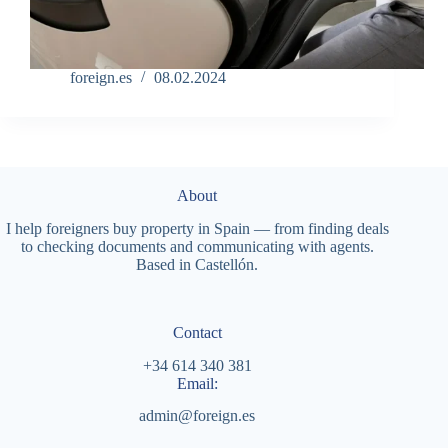
foreign.es
08.02.2024
About
I help foreigners buy property in Spain — from finding deals
to checking documents and communicating with agents.
Based in Castellón.
Contact
+34 614 340 381
Email:
admin@foreign.es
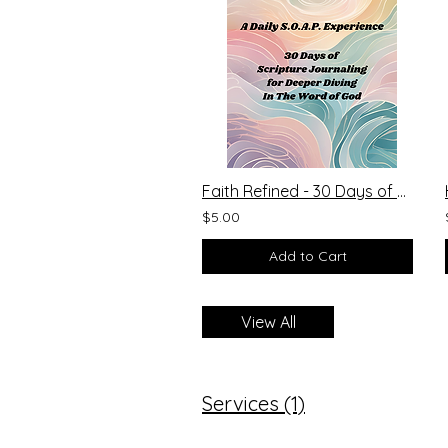
Faith Refined - 30 Days of Scripture Journaling
$5.00
Add to Cart
View All
Services (1)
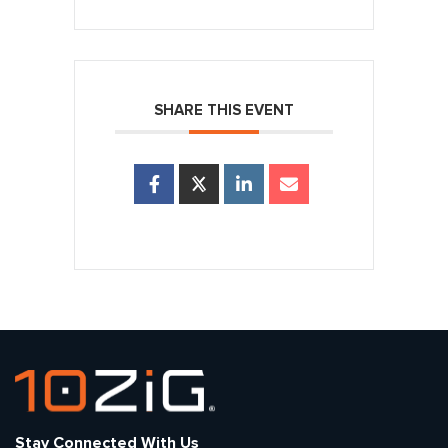
SHARE THIS EVENT
Stay Connected With Us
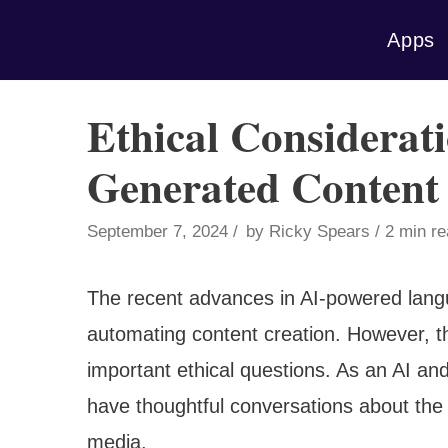
Skip
Apps
to
content
Ethical Considerat
Generated Content
September 7, 2024
by
Ricky Spears
2 min r
The recent advances in AI-powered lang
automating content creation. However, th
important ethical questions. As an AI an
have thoughtful conversations about the 
media.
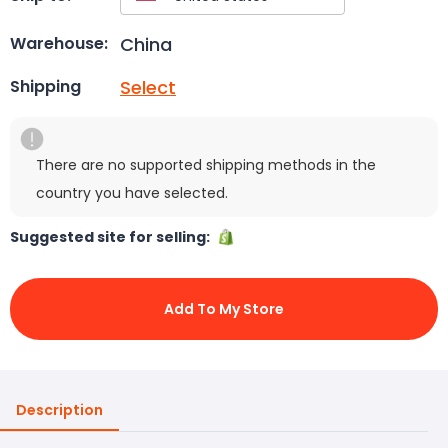
China
Warehouse:
Select
Shipping
There are no supported shipping methods in the
country you have selected.
Suggested site for selling:
Add To My Store
Description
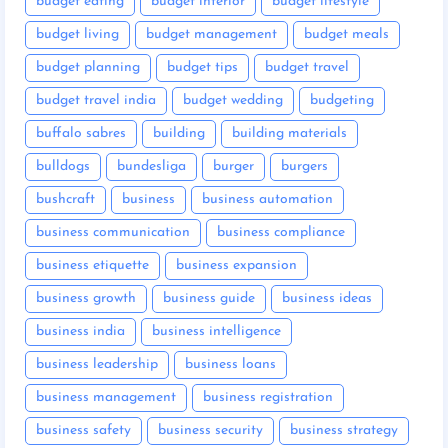
budget eating
budget interior
budget lifestyle
budget living
budget management
budget meals
budget planning
budget tips
budget travel
budget travel india
budget wedding
budgeting
buffalo sabres
building
building materials
bulldogs
bundesliga
burger
burgers
bushcraft
business
business automation
business communication
business compliance
business etiquette
business expansion
business growth
business guide
business ideas
business india
business intelligence
business leadership
business loans
business management
business registration
business safety
business security
business strategy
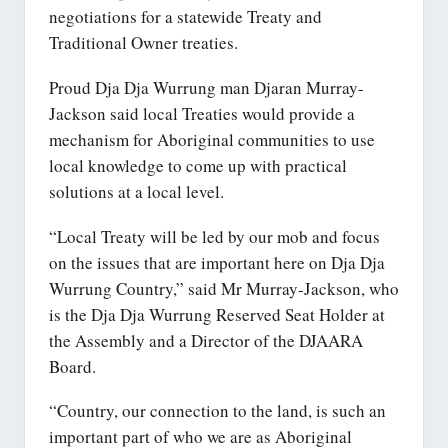
negotiations for a statewide Treaty and
Traditional Owner treaties.
Proud Dja Dja Wurrung man Djaran Murray-
Jackson said local Treaties would provide a
mechanism for Aboriginal communities to use
local knowledge to come up with practical
solutions at a local level.
“Local Treaty will be led by our mob and focus
on the issues that are important here on Dja Dja
Wurrung Country,” said Mr Murray-Jackson, who
is the Dja Dja Wurrung Reserved Seat Holder at
the Assembly and a Director of the DJAARA
Board.
“Country, our connection to the land, is such an
important part of who we are as Aboriginal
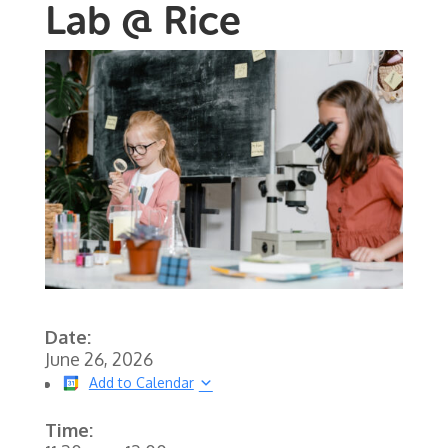
Lab @ Rice
Date:
June 26, 2026
Add to Calendar
Time:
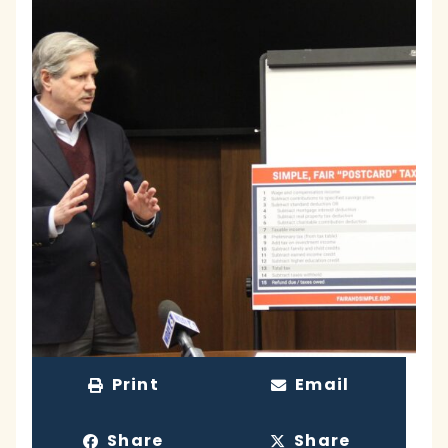
Print
Email
Share
Share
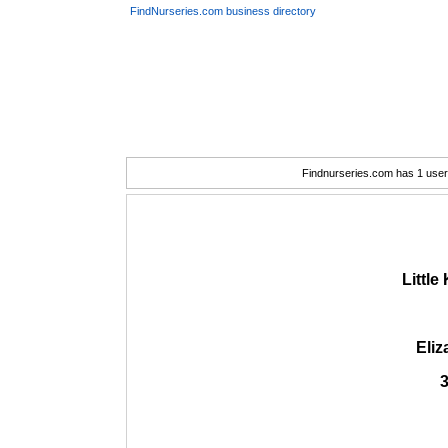
FindNurseries.com business directory
Findnurseries.com has 1 user(
Littl
Eli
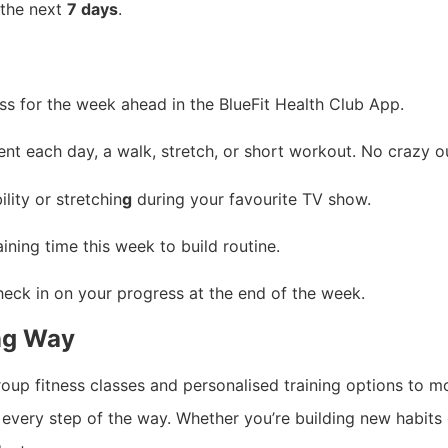
 the next
7 days
.
s for the week ahead in the BlueFit Health Club App.
t each day, a walk, stretch, or short workout. No crazy 
ity or stretchin
g
during your favourite TV show.
ining time this week to build routine.
heck in on your progress at the end of the week.
ong Way
group fitness classes and personalised training options t
every step of the way. Whether you’re building new habits o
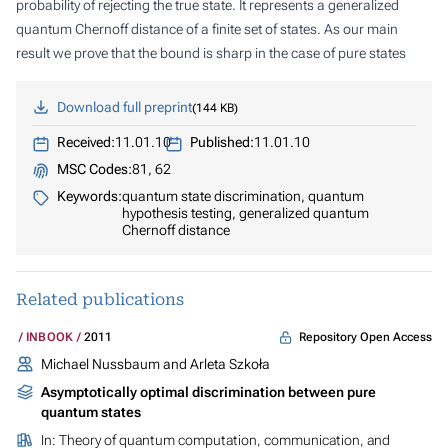
probability of rejecting the true state. It represents a generalized
quantum Chernoff distance of a finite set of states. As our main
result we prove that the bound is sharp in the case of pure states
Download full preprint
144 KB
Received:
11.01.10
Published:
11.01.10
MSC Codes:
81, 62
Keywords:
quantum state discrimination, quantum
hypothesis testing, generalized quantum
Chernoff distance
Related publications
Repository Open Access
INBOOK
2011
Michael Nussbaum and Arleta Szkoła
Asymptotically optimal discrimination between pure
quantum states
In:
Theory of quantum computation, communication, and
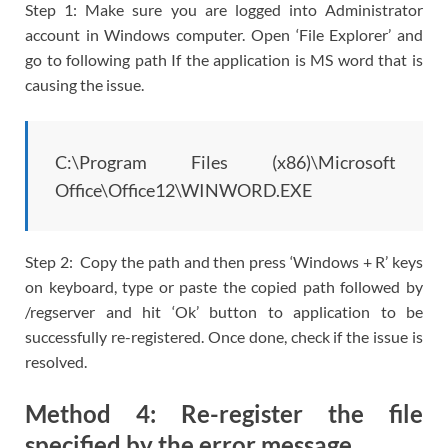
Step 1: Make sure you are logged into Administrator
account in Windows computer. Open ‘File Explorer’ and
go to following path If the application is MS word that is
causing the issue.
C:\Program Files (x86)\Microsoft
Office\Office12\WINWORD.EXE
Step 2: Copy the path and then press ‘Windows + R’ keys
on keyboard, type or paste the copied path followed by
/regserver and hit ‘Ok’ button to application to be
successfully re-registered. Once done, check if the issue is
resolved.
Method 4: Re-register the file
specified by the error message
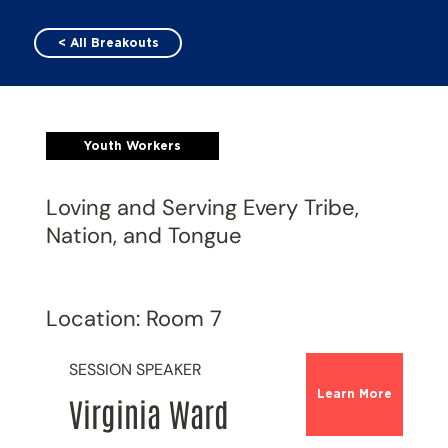
< All Breakouts
Youth Workers
Loving and Serving Every Tribe,
Nation, and Tongue
Location: Room 7
SESSION SPEAKER
Learn More
Virginia Ward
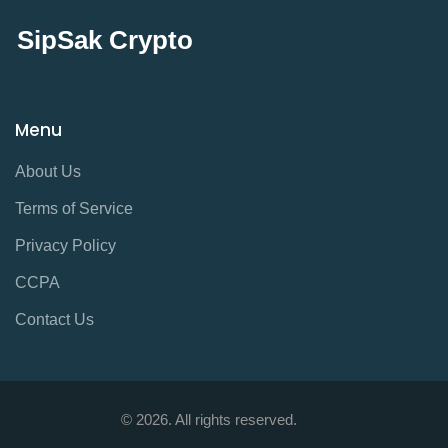
SipSak Crypto
Menu
About Us
Terms of Service
Privacy Policy
CCPA
Contact Us
© 2026. All rights reserved.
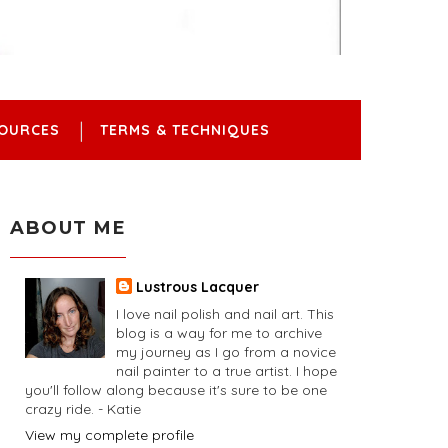
OURCES
TERMS & TECHNIQUES
ABOUT ME
Lustrous Lacquer
I love nail polish and nail art. This
blog is a way for me to archive
my journey as I go from a novice
nail painter to a true artist. I hope
you'll follow along because it's sure to be one
crazy ride. - Katie
View my complete profile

Exercise goal » Read the lines above. Gather those in which the string "pure" is found.

Output for this task »
result we prove that the bound is sharp in the case of pure states
Asymptotically optimal discrimination between pure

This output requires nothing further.